_YOUR GOAL_:
Transcribe exactly everything in the data below from the line containing "primeira sessão sobre" down to the line containing "vontade. Se voltar", both lines included and nothing further.
EXERCISE DATA section start
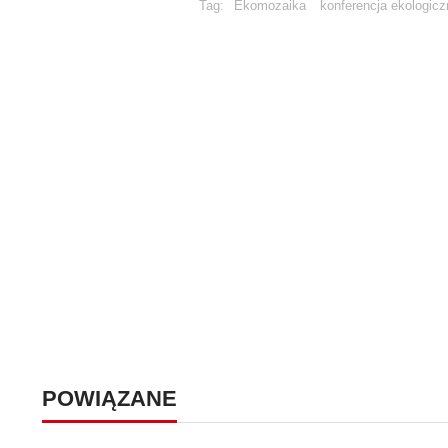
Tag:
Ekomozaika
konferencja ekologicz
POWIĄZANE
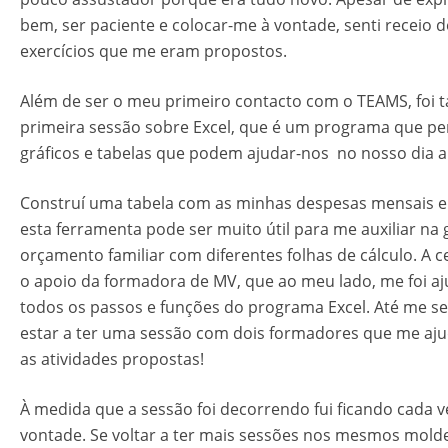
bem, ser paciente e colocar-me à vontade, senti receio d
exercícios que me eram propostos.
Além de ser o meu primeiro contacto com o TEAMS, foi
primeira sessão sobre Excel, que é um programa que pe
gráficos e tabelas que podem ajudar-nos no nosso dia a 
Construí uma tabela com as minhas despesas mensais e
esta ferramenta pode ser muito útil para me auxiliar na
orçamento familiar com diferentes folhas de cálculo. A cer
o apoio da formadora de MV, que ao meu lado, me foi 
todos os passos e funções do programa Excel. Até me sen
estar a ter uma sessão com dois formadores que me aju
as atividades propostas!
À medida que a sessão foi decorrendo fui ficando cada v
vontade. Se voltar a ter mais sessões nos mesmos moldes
EXERCISE DATA section end
EXERCISE DATA section start
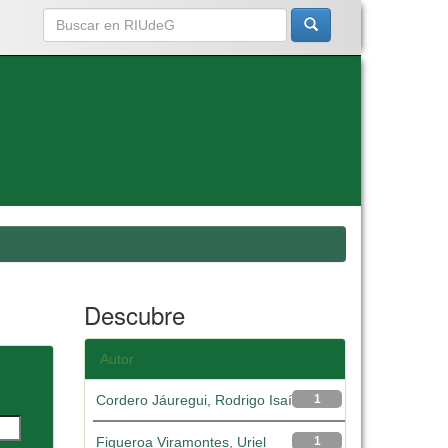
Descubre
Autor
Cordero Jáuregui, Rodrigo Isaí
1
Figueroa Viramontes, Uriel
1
EXERCISE DATA section end
_EXERCISE OUTPUT_:
primeira sessão sobre Excel, que é um programa que pe
gráficos e tabelas que podem ajudar-nos no nosso dia a 
Construí uma tabela com as minhas despesas mensais e
esta ferramenta pode ser muito útil para me auxiliar na
orçamento familiar com diferentes folhas de cálculo. A cer
o apoio da formadora de MV, que ao meu lado, me foi 
todos os passos e funções do programa Excel. Até me sen
estar a ter uma sessão com dois formadores que me aju
as atividades propostas!
À medida que a sessão foi decorrendo fui ficando cada v
vontade. Se voltar a ter mais sessões nos mesmos moldes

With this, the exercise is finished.